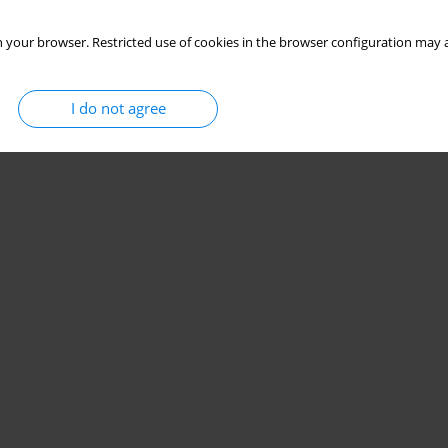
 your browser. Restricted use of cookies in the browser configuration may a
I do not agree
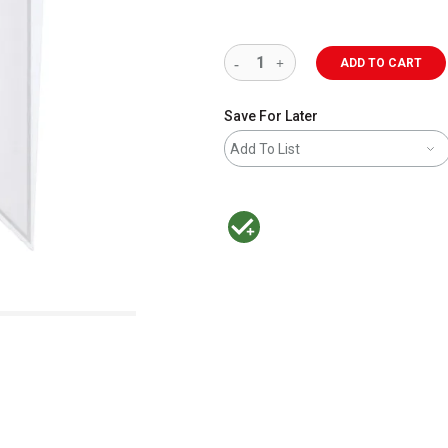
ADD TO CART
Save For Later
Add To List
MacPherson was the largest distributor 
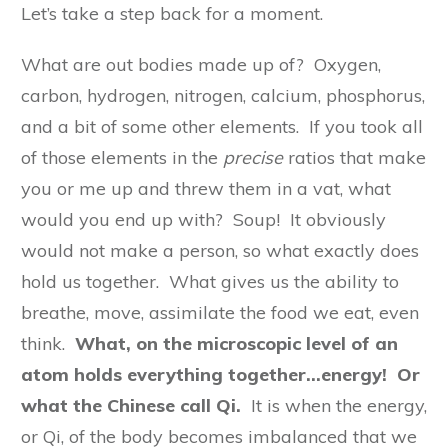
Let’s take a step back for a moment.
What are out bodies made up of? Oxygen,
carbon, hydrogen, nitrogen, calcium, phosphorus,
and a bit of some other elements. If you took all
of those elements in the
precise
ratios that make
you or me up and threw them in a vat, what
would you end up with? Soup! It obviously
would not make a person, so what exactly does
hold us together. What gives us the ability to
breathe, move, assimilate the food we eat, even
think.
What, on the microscopic level of an
atom holds everything together…energy! Or
what the Chinese call Qi.
It is when the energy,
or Qi, of the body becomes imbalanced that we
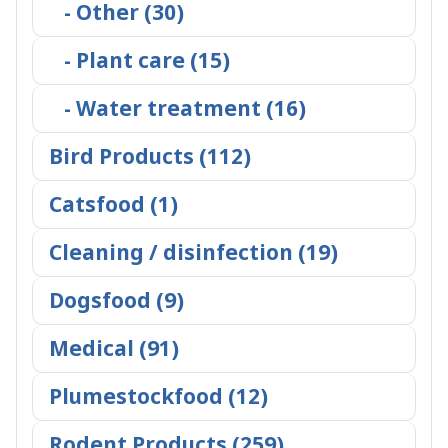
- Other (30)
- Plant care (15)
- Water treatment (16)
Bird Products (112)
Catsfood (1)
Cleaning / disinfection (19)
Dogsfood (9)
Medical (91)
Plumestockfood (12)
Rodent Products (259)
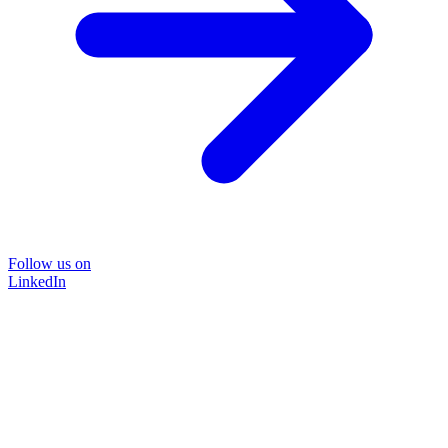
Follow us on
LinkedIn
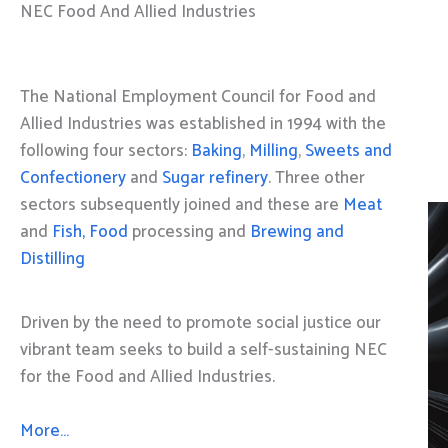
NEC Food And Allied Industries
The National Employment Council for Food and
Allied Industries was established in 1994 with the
following four sectors:
Baking
,
Milling
,
Sweets and
Confectionery
and
Sugar refinery
. Three other
sectors subsequently joined and these are
Meat
and
Fish, Food
processing and
Brewing and
Distilling
Driven by the need to promote social justice our
vibrant team seeks to build a self-sustaining NEC
for the Food and Allied Industries.
More…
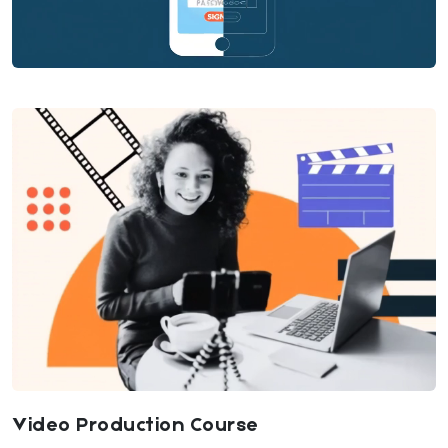
Video Production Course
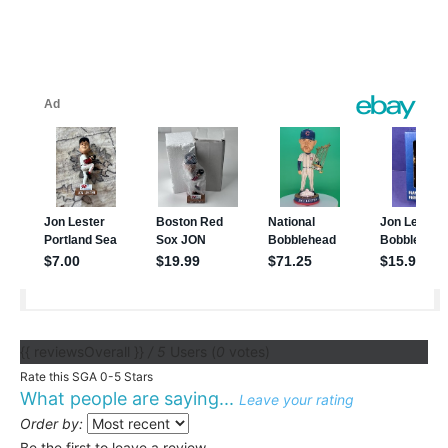
{{ reviewsOverall }}
/ 5
Users
(
0
votes)
Rate this SGA 0-5 Stars
What people are saying...
Leave your rating
Order by:
Be the first to leave a review.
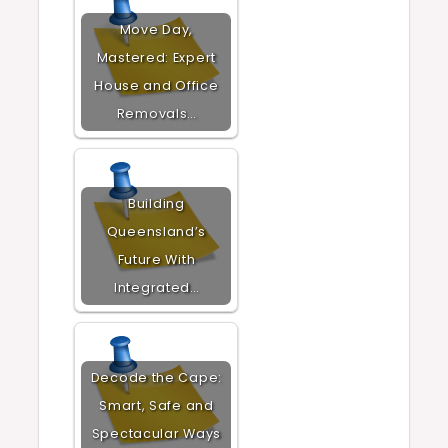
Move Day,
Mastered: Expert
House and Office
Removals…
Building
Queensland’s
Future With
Integrated…
Decode the Cape:
Smart, Safe and
Spectacular Ways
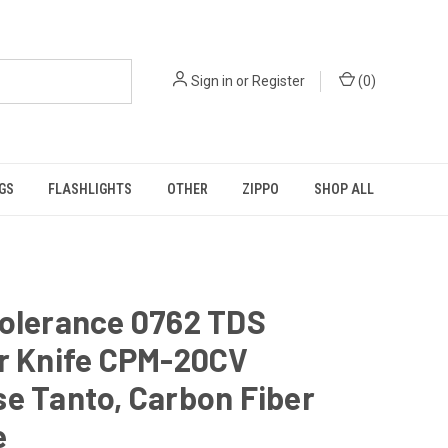
Sign in
or
Register
(
0
)
GS
FLASHLIGHTS
OTHER
ZIPPO
SHOP ALL
Tolerance 0762 TDS
er Knife CPM-20CV
e Tanto, Carbon Fiber
e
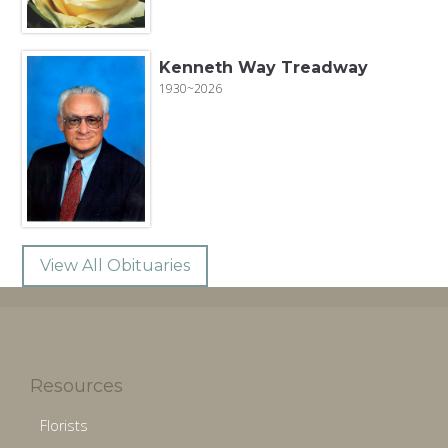
Kenneth Way Treadway
1930~2026
View All Obituaries
Resources
Florists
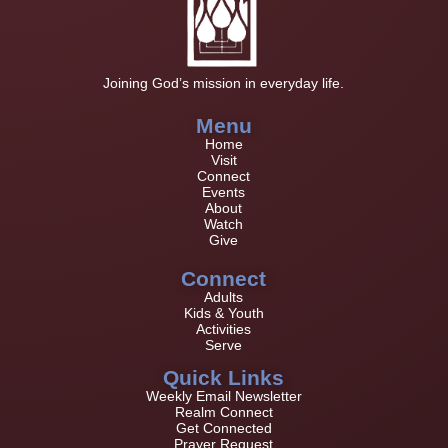
Joining God’s mission in everyday life.
Menu
Home
Visit
Connect
Events
About
Watch
Give
Connect
Adults
Kids & Youth
Activities
Serve
Quick Links
Weekly Email Newsletter
Realm Connect
Get Connected
Prayer Request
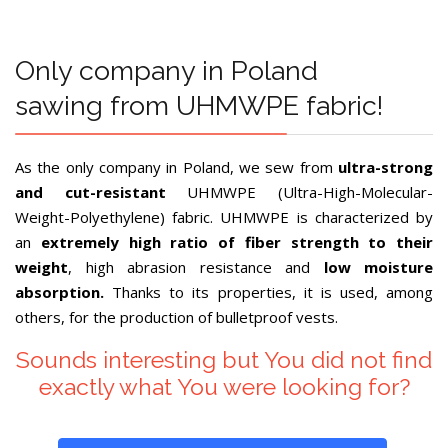
Only company in Poland
sawing from UHMWPE fabric!
As the only company in Poland, we sew from
ultra-strong
and cut-resistant
UHMWPE (Ultra-High-Molecular-
Weight-Polyethylene) fabric. UHMWPE is characterized by
an
extremely high ratio of fiber strength to their
weight
, high abrasion resistance and
low moisture
absorption.
Thanks to its properties, it is used, among
others, for the production of bulletproof vests.
Sounds interesting but You did not find
exactly what You were looking for?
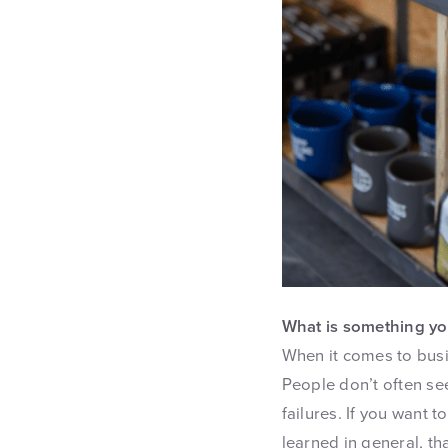
What is something yo
When it comes to busi
People don’t often se
failures. If you want 
learned in general, th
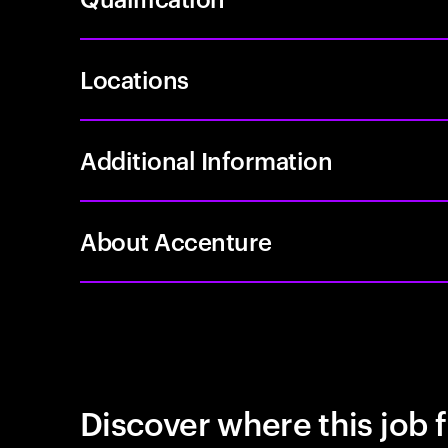
Locations
Additional Information
About Accenture
Discover where this job f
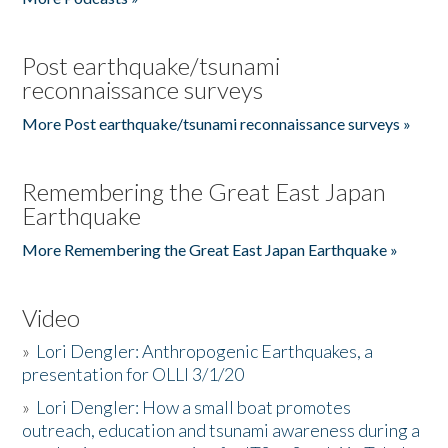
Post earthquake/tsunami
reconnaissance surveys
More Post earthquake/tsunami reconnaissance surveys »
Remembering the Great East Japan
Earthquake
More Remembering the Great East Japan Earthquake »
Video
»
Lori Dengler: Anthropogenic Earthquakes, a
presentation for OLLI 3/1/20
»
Lori Dengler: How a small boat promotes
outreach, education and tsunami awareness during a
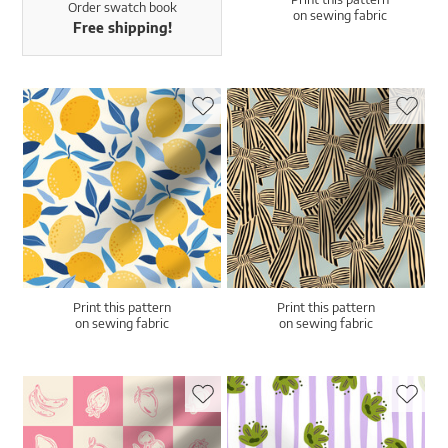
Order swatch book
on sewing fabric
Free shipping!
Print this pattern
Print this pattern
on sewing fabric
on sewing fabric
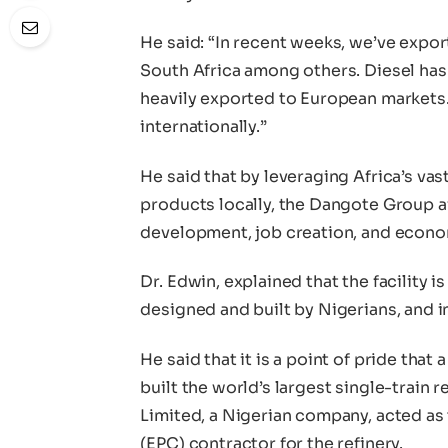
He said: “In recent weeks, we’ve expo
South Africa among others. Diesel has g
heavily exported to European markets.
internationally.”
He said that by leveraging Africa’s va
products locally, the Dangote Group ai
development, job creation, and econo
Dr. Edwin, explained that the facility i
designed and built by Nigerians, and i
He said that it is a point of pride tha
built the world’s largest single-train
Limited, a Nigerian company, acted as
(EPC) contractor for the refinery.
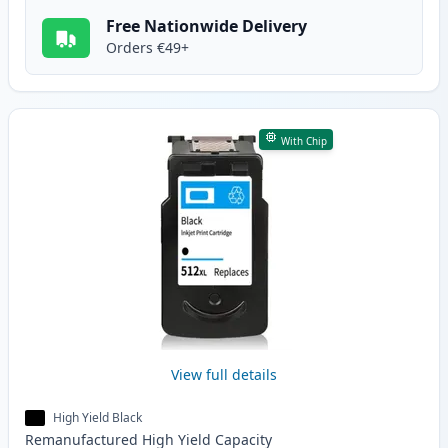
Free Nationwide Delivery
Orders €49+
With Chip
View full details
High Yield Black
Remanufactured
High Yield
Capacity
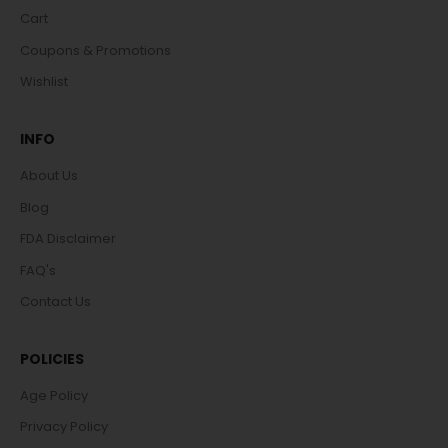
Cart
Coupons & Promotions
Wishlist
INFO
About Us
Blog
FDA Disclaimer
FAQ's
Contact Us
POLICIES
Age Policy
Privacy Policy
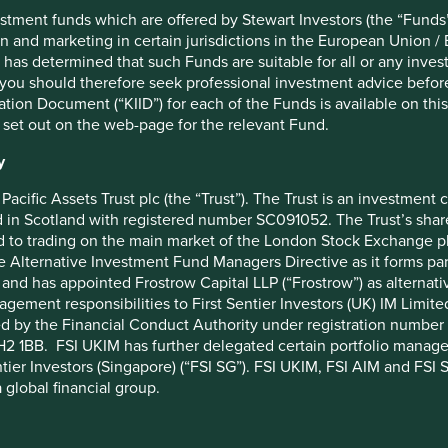
s climate, biodiversity, water and diversity, equity, and
stment funds which are offered by Stewart Investors (the “Funds”
on and marketing in certain jurisdictions in the European Union / 
 has determined that such Funds are suitable for all or any inves
 as always, welcome your feedback on this report and all that
you should therefore seek professional investment advice before
ion Document (“KIID”) for each of the Funds is available on this W
 set out on the web-page for the relevant Fund.
 issues, such as environmental issues, social issues and
y
Pacific Assets Trust plc (the “Trust”). The Trust is an investme
in Scotland with registered number SC091052. The Trust’s shares
 to trading on the main market of the London Stock Exchange plc
low.
he Alternative Investment Fund Managers Directive as it forms p
and has appointed Frostrow Capital LLP (“Frostrow”) as alternat
agement responsibilities to First Sentier Investors (UK) IM Li
ed by the Financial Conduct Authority under registration number 
2 1BB. FSI UKIM has further delegated certain portfolio manageme
ntier Investors (Singapore) (“FSI SG”). FSI UKIM, FSI AIM and FSI SG
 global financial group.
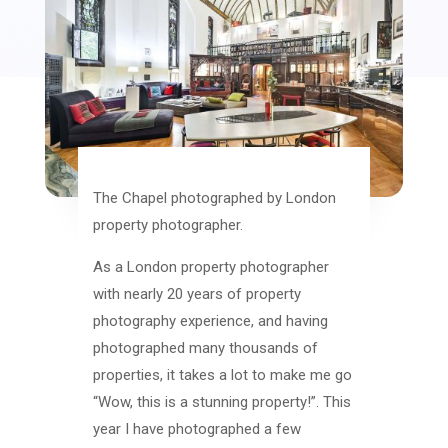
The Chapel photographed by London
property photographer.
As a London property photographer
with nearly 20 years of property
photography experience, and having
photographed many thousands of
properties, it takes a lot to make me go
“Wow, this is a stunning property!”. This
year I have photographed a few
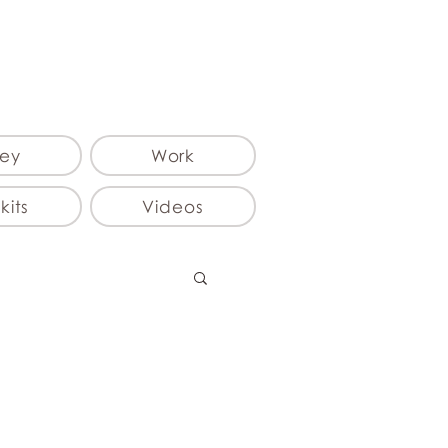
ey
Work
kits
Videos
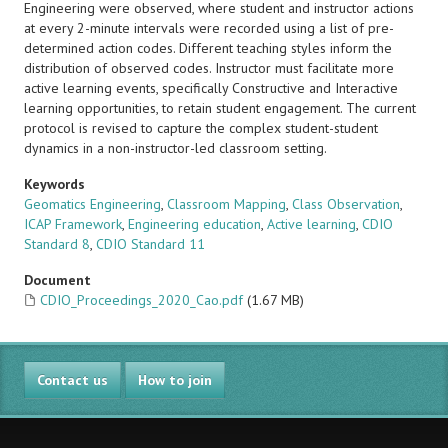
Engineering were observed, where student and instructor actions
at every 2-minute intervals were recorded using a list of pre-
determined action codes. Different teaching styles inform the
distribution of observed codes. Instructor must facilitate more
active learning events, specifically Constructive and Interactive
learning opportunities, to retain student engagement. The current
protocol is revised to capture the complex student-student
dynamics in a non-instructor-led classroom setting.
Keywords
Geomatics Engineering
,
Classroom Mapping
,
Class Observation
,
ICAP Framework
,
Engineering education
,
Active learning
,
CDIO
Standard 8
,
CDIO Standard 11
Document
CDIO_Proceedings_2020_Cao.pdf
(1.67 MB)
Contact us
How to join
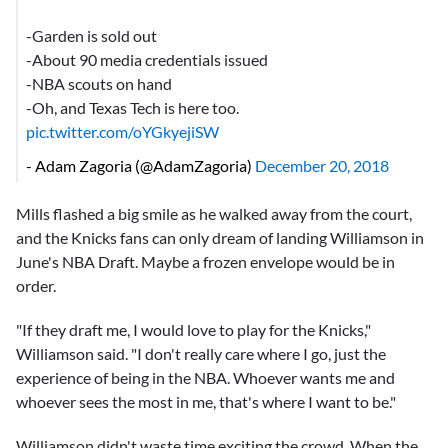
-Garden is sold out
-About 90 media credentials issued
-NBA scouts on hand
-Oh, and Texas Tech is here too.
pic.twitter.com/oYGkyejiSW
- Adam Zagoria (@AdamZagoria)
December 20, 2018
Mills flashed a big smile as he walked away from the court,
and the Knicks fans can only dream of landing Williamson in
June's NBA Draft. Maybe a frozen envelope would be in
order.
"If they draft me, I would love to play for the Knicks,"
Williamson said. "I don't really care where I go, just the
experience of being in the NBA. Whoever wants me and
whoever sees the most in me, that's where I want to be."
Williamson didn't waste time exciting the crowd. When the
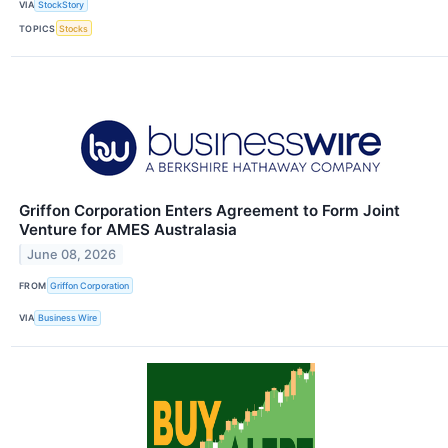
VIA
StockStory
TOPICS
Stocks
Griffon Corporation Enters Agreement to Form Joint
Venture for AMES Australasia
June 08, 2026
FROM
Griffon Corporation
VIA
Business Wire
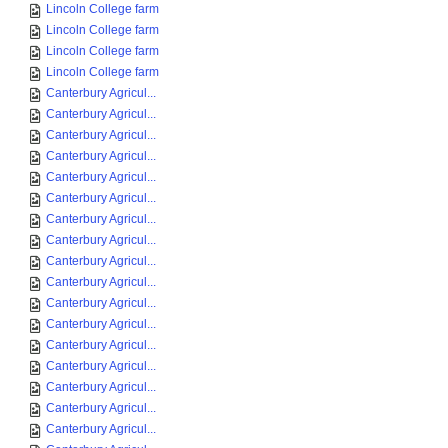
Lincoln College farm
Lincoln College farm
Lincoln College farm
Lincoln College farm
Canterbury Agricul...
Canterbury Agricul...
Canterbury Agricul...
Canterbury Agricul...
Canterbury Agricul...
Canterbury Agricul...
Canterbury Agricul...
Canterbury Agricul...
Canterbury Agricul...
Canterbury Agricul...
Canterbury Agricul...
Canterbury Agricul...
Canterbury Agricul...
Canterbury Agricul...
Canterbury Agricul...
Canterbury Agricul...
Canterbury Agricul...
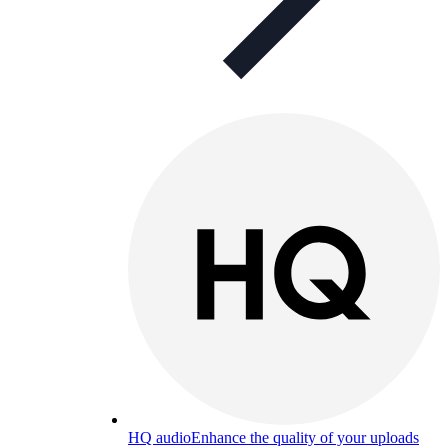
HQ audio
Enhance the quality of your uploads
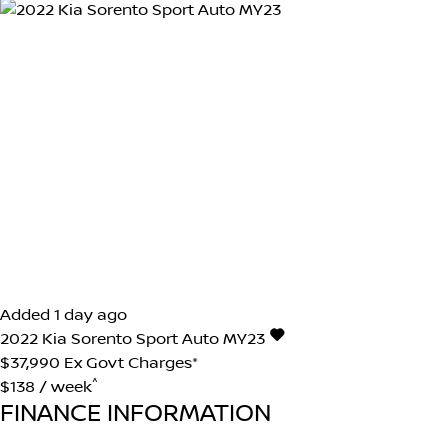
Added 1 day ago
2022
Kia
Sorento
Sport Auto MY23
$37,990
Ex Govt Charges*
^
$138 / week
FINANCE INFORMATION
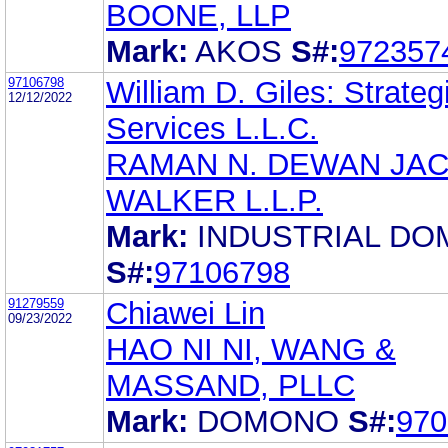
BOONE, LLP
Mark:
AKOS
S#:
972357
97106798
William D. Giles: Strateg
12/12/2022
Services L.L.C.
RAMAN N. DEWAN JA
WALKER L.L.P.
Mark:
INDUSTRIAL DO
S#:
97106798
91279559
Chiawei Lin
09/23/2022
HAO NI NI, WANG &
MASSAND, PLLC
Mark:
DOMONO
S#:
970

──────

Problem to solve: Give again, exactly as written above, every line from the one holding "Free Nationwide Delivery" to the one holding "Privacy Policy", with both ends kept and the pictures left out.

Task answer:
Free Nationwide Delivery
Orders €49+
With Chip
View full details
High Yield Black
Remanufactured
High Yield
Capacity
Cart
Coupons & Promotions
Wishlist
INFO
About Us
Blog
FDA Disclaimer
FAQ's
Contact Us
POLICIES
Age Policy
Privacy Policy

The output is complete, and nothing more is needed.